Tomek Sikora is a photographer and creator of posters and book illustrations. He collaborates with advertising agencies and has won many prizes for his work. He was born on the 9th of September, 1948, in Warsaw.
Photographer, creator of posters and book illustrations.
Sikora comes from an artistic family – his mother was a painter and his father was a noted sculptor. Tomek Sikora became a professional photographer at the age of 20 after he completed a scholarship at one of the Kodak studios in Paris.
After he returned to Poland in 1972 he was associated with the Perspektywy weekly as a photojournalist. At the same time he was also creating theatre and film posters. After spending ten years in Poland Sikora left for Australia, where he led photography workshops at the Victorian College of Arts. After he ended his didactic work he founded an advertising photography studio and worked on his own projects.
He has realized photographic projects for such brands as Giorgio Armani, Yohji Yamamoto and Prada. He is known for founding, together with Andrzej Świetlik, the Homeless Gallery / Galeria Bezdomna.
He presently lives and works in Warsaw and works as a lecturer and photographer.
Photography Won’t Dump You
Sikora has a permanent romance with photography. He says:
Photography is everything to me, photography is pleasure, fun and a language of communication with people.

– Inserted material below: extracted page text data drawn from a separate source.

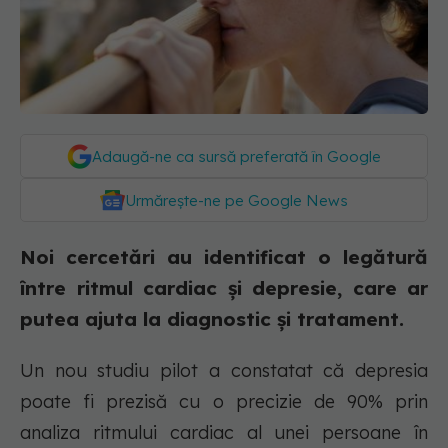
Adaugă-ne ca sursă preferată în Google
Urmărește-ne pe Google News
Noi cercetări au identificat o legătură
între ritmul cardiac și depresie, care ar
putea ajuta la diagnostic și tratament.
Un nou studiu pilot a constatat că depresia
poate fi prezisă cu o precizie de 90% prin
analiza ritmului cardiac al unei persoane în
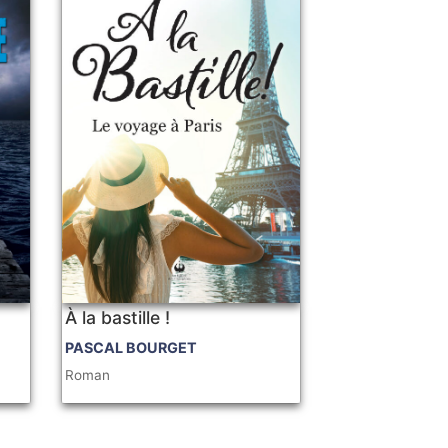
À la bastille !
PASCAL BOURGET
Roman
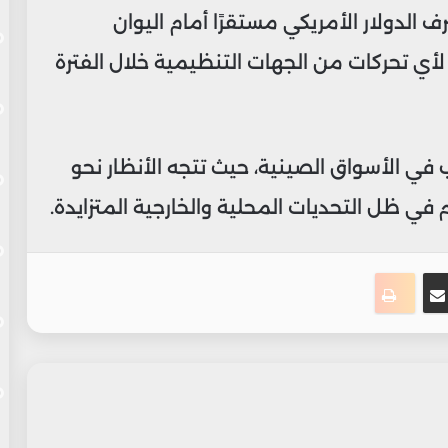
لدولار الأمريكي مستقرًا أمام اليوان
قب الأسواق لأي تحركات من الجهات التنظيمية خلال الفترة
في الأسواق الصينية، حيث تتجه الأنظار نحو
ي ظل التحديات المحلية والخارجية المتزايدة.
ت
نجر
مشاركة عبر البريد
طباعة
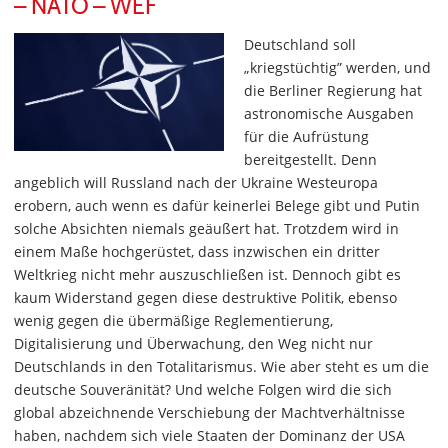
– NATO – WEF
Deutschland soll
„kriegstüchtig” werden, und
die Berliner Regierung hat
astronomische Ausgaben
für die Aufrüstung
bereitgestellt. Denn
angeblich will Russland nach der Ukraine Westeuropa
erobern, auch wenn es dafür keinerlei Belege gibt und Putin
solche Absichten niemals geäußert hat. Trotzdem wird in
einem Maße hochgerüstet, dass inzwischen ein dritter
Weltkrieg nicht mehr auszuschließen ist. Dennoch gibt es
kaum Widerstand gegen diese destruktive Politik, ebenso
wenig gegen die übermäßige Reglementierung,
Digitalisierung und Überwachung, den Weg nicht nur
Deutschlands in den Totalitarismus. Wie aber steht es um die
deutsche Souveränität? Und welche Folgen wird die sich
global abzeichnende Verschiebung der Machtverhältnisse
haben, nachdem sich viele Staaten der Dominanz der USA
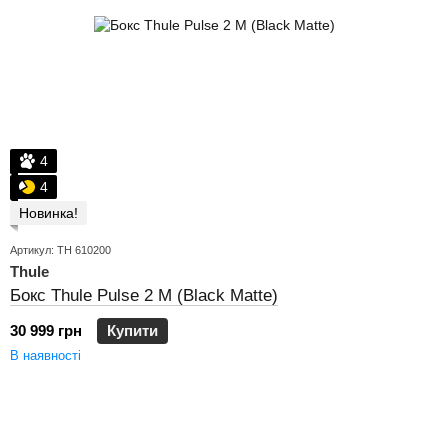
4
4
Новинка!
Артикул: TH 610200
Thule
Бокс Thule Pulse 2 M (Black Matte)
30 999 грн
Купити
В наявності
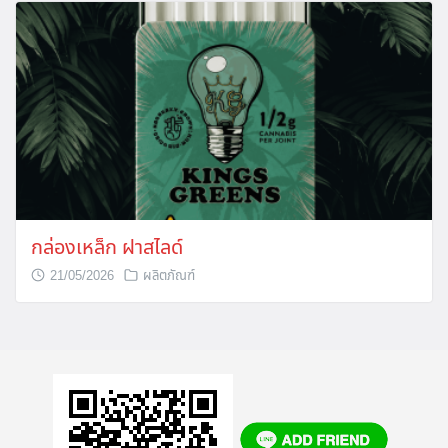
กล่องเหล็ก ฝาสไลด์
21/05/2026
ผลิตภัณฑ์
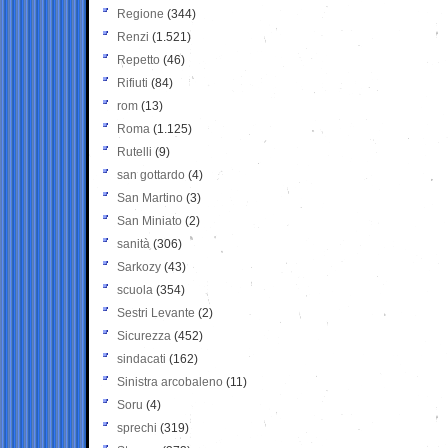
Regione
(344)
Renzi
(1.521)
Repetto
(46)
Rifiuti
(84)
rom
(13)
Roma
(1.125)
Rutelli
(9)
san gottardo
(4)
San Martino
(3)
San Miniato
(2)
sanità
(306)
Sarkozy
(43)
scuola
(354)
Sestri Levante
(2)
Sicurezza
(452)
sindacati
(162)
Sinistra arcobaleno
(11)
Soru
(4)
sprechi
(319)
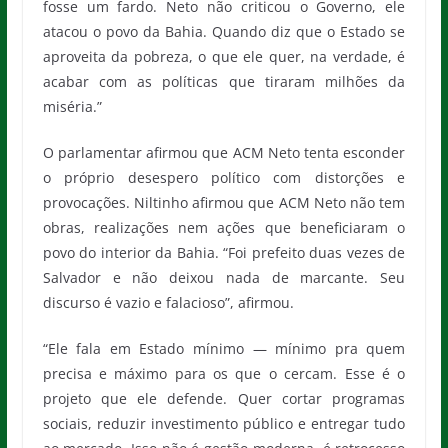
fosse um fardo. Neto não criticou o Governo, ele
atacou o povo da Bahia. Quando diz que o Estado se
aproveita da pobreza, o que ele quer, na verdade, é
acabar com as políticas que tiraram milhões da
miséria.”
O parlamentar afirmou que ACM Neto tenta esconder
o próprio desespero político com distorções e
provocações. Niltinho afirmou que ACM Neto não tem
obras, realizações nem ações que beneficiaram o
povo do interior da Bahia. “Foi prefeito duas vezes de
Salvador e não deixou nada de marcante. Seu
discurso é vazio e falacioso”, afirmou.
“Ele fala em Estado mínimo — mínimo pra quem
precisa e máximo para os que o cercam. Esse é o
projeto que ele defende. Quer cortar programas
sociais, reduzir investimento público e entregar tudo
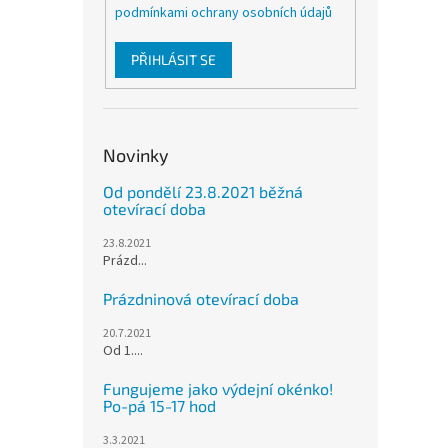
podmínkami ochrany osobních údajů
PŘIHLÁSIT SE
Novinky
Od pondělí 23.8.2021 běžná
otevírací doba
23.8.2021
Prázd...
Prázdninová otevírací doba
20.7.2021
Od 1....
Fungujeme jako výdejní okénko!
Po-pá 15-17 hod
3.3.2021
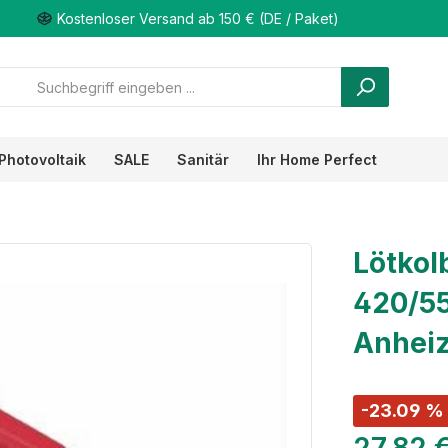
Kostenloser Versand ab 150 € (DE / Paket)
Photovoltaik
SALE
Sanitär
Ihr Home Perfect
Lötkol
420/55
Anheiz
-23.09 %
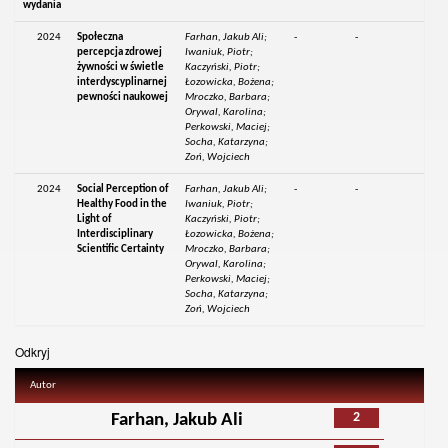
wydania
2024
Społeczna
Farhan, Jakub Ali;
-
-
percepcja zdrowej
Iwaniuk, Piotr;
żywności w świetle
Kaczyński, Piotr;
interdyscyplinarnej
Łozowicka, Bożena;
pewności naukowej
Mroczko, Barbara;
Orywal, Karolina;
Perkowski, Maciej;
Socha, Katarzyna;
Zoń, Wojciech
2024
Social Perception of
Farhan, Jakub Ali;
-
-
Healthy Food in the
Iwaniuk, Piotr;
Light of
Kaczyński, Piotr;
Interdisciplinary
Łozowicka, Bożena;
Scientific Certainty
Mroczko, Barbara;
Orywal, Karolina;
Perkowski, Maciej;
Socha, Katarzyna;
Zoń, Wojciech
Odkryj
Autor
2
Farhan, Jakub Ali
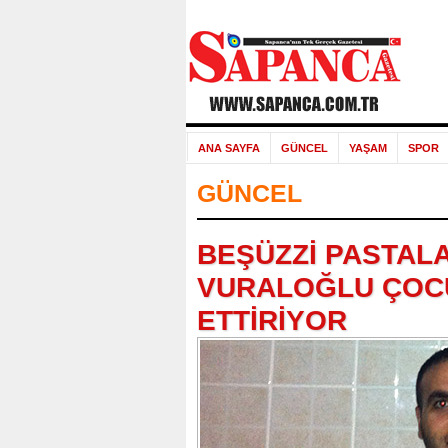
ANA SAYFA
GÜNCEL
YAŞAM
SPOR
GÜNCEL
BEŞÜZZİ PASTALA
VURALOĞLU ÇOCU
ETTİRİYOR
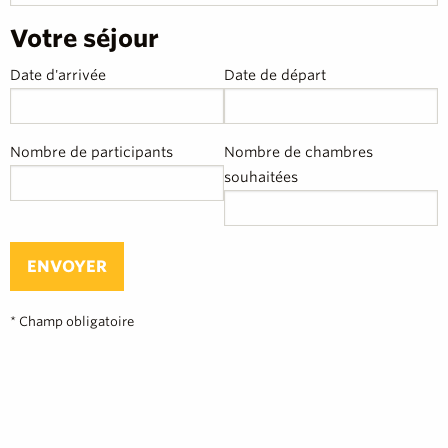
Votre séjour
Date d'arrivée
Date de départ
Nombre de participants
Nombre de chambres
souhaitées
ENVOYER
* Champ obligatoire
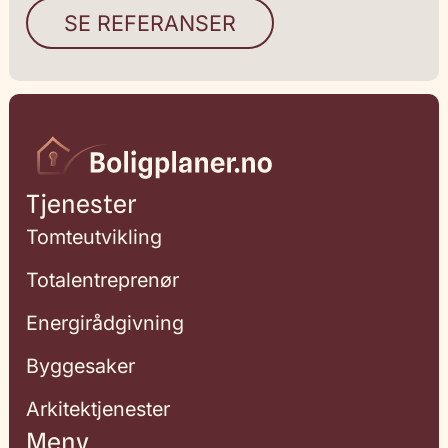
SE REFERANSER
Tjenester
Tomteutvikling
Totalentreprenør
Energirådgivning
Byggesaker
Arkitektjenester
Meny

Unlike many other creators, he never looked for any other paths of developments or ways of making money.
When you truly love photography and treat it as the most important thing in the world, photography won’t dump you.
Sikora in Wonderland
When Sikora was a photojournalist for Warsaw-based weekly Perspektywy, he not only took pictures for this periodical, but also worked on projects which didn’t have much in common with photoreportage. As a result two large series were created: Album and Alice in Wonderland / Alicja w Krainie Czarów. They share a surrealist vision of the world and an exceptional approach to colour.
When you’re surrounded by greyness you do everything to break it. There was always too little colour for me. The streets were always grey, the commercials were badly done and the colours were badly printed. Everything was dull. I always wanted to make unusually colourful photographs, even unnaturally overdrawn ones [from an interview for Fotopolis.pl, 10.09.2010].
The series Alice in Wonderland, which Sikora created together with the graphic artist Marcin Morszczak at the turn of 1978 and 1979, secured Sikora a place in the pantheon of Polish photographers. This work consists of twelve large format black and white photographs painted with an airbrush. Each picture illustrates one of the chapters of Lewis Carroll’s book. This project was financed entirely by the artists and their friends. It was to be “a way of getting away from the socialist reality”.
In 1980 Alice in Wonderland was exhibited at the Museum of Modern Art at the Pompidou Centre in Paris during the Youth Biennale exhibition. This was the beginning of a good exhibition streak for the artist: his works started to appear in other European countries and in the USA.
A Polish Aborigine in Australia
Tomasz Sikora spent a part of his life in Australia. In the 80s he led photography workshops in that country. Since then, he has frequently returned Down Under. He was selected as the best advertising photographer there twice (in 1991 and 1992).
In 2005 he spent 3 months travelling across the Australian continent. During this journey he covered over 16,000 kilometres. The voyage resulted in the project The Promised Land which consists of dozens of pictures showing empty roads.
The Homeless Gallery
Sikora created the Homeless Gallery together with Andrzej Świetlik as a response to the needs of young creators whose works weren’t being exhibited by state institutions or private galleries. As suggested by the name, the Homeless Gallery doesn’t have a fixed address. It travels from town to town, from neighbourhood to neighbourhood, often using vacant buildings, abandoned train stations and squats as exhibition spaces.
Sikora said the following about the history of the Homeless Gallery:
The idea was based on three basic principles: all photography aficionados may present their pictures without limitation by hanging or installing their photos in an object of our choice. The works aren’t censored or selected in any way by third parties, participation and viewing are free of charge both for the exhibiting persons and the viewers [an interview for the Office of the Capital City of Warsaw, 16.10.2012].
Exhibition, Exhibition, Exhibition
Sikora has taken part in a record-breaking number of exhibitions. He had 55 individual expositions and participated in many group showings. All in all, the artist’s works have visited nearly 30 cities in Europe, Australia, Asia and North America.
Images and Words
Sikora is always on the lookout for new ways of working with photography: from experimenting with colouring photographs, through manipulating the images during the development process and during editing, to adding to photography elements from other art forms. Since the beginning of the new millennium the artist has been focusing on the interplay of image and word, creating exhibitions hovering between photography and poetry. Sikora showed two projects conforming to this convention: Heard in Silence and Woman / Kobieta. At these exhibitions the space in which the photographs hung was intersected by foil curtains with poems by Renata Plaga.
The development of social media and the advancing technologization of both everyday life and art influenced Sikora’s creative work. He began to create photographic animations: films a few minutes long that are compilations of the artist’s pictures, literary texts and music.